***** LISTED ENTRIES *****

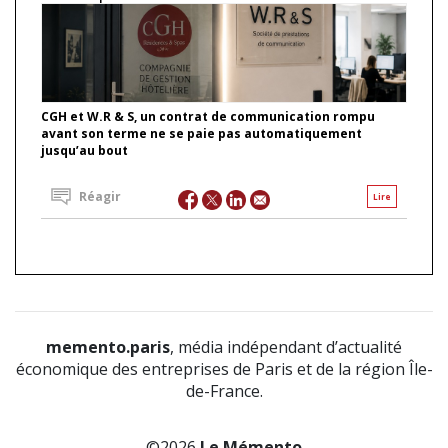
CGH et W.R & S, un contrat de communication rompu
avant son terme ne se paie pas automatiquement
jusqu’au bout
Réagir
Lire
memento.paris
, média indépendant d’actualité
économique des entreprises de Paris et de la région Île-
de-France.
©2026
Le Mémento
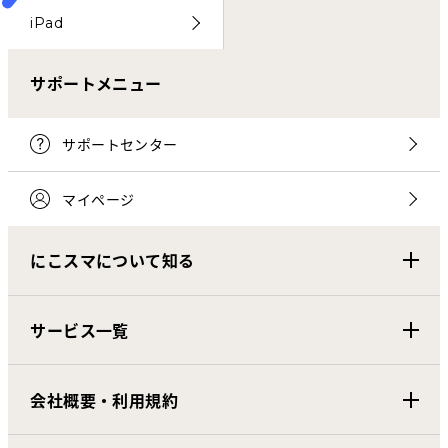
iPad
サポートメニュー
サポートセンター
マイページ
にこスマについて知る
サービス一覧
会社概要・利用規約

*****

[PROBLEM DETAILS]
Leave out the pictures and reproduce the rest of the records exactly.

[FINAL ANSWER]
CGH et W.R & S, un contrat de communication rompu
avant son terme ne se paie pas automatiquement
jusqu’au bout
Réagir
Lire
memento.paris
, média indépendant d’actualité
économique des entreprises de Paris et de la région Île-
de-France.
©2026
Le Mémento
iPad
サポートメニュー
サポートセンター
マイページ
にこスマについて知る
サービス一覧
会社概要・利用規約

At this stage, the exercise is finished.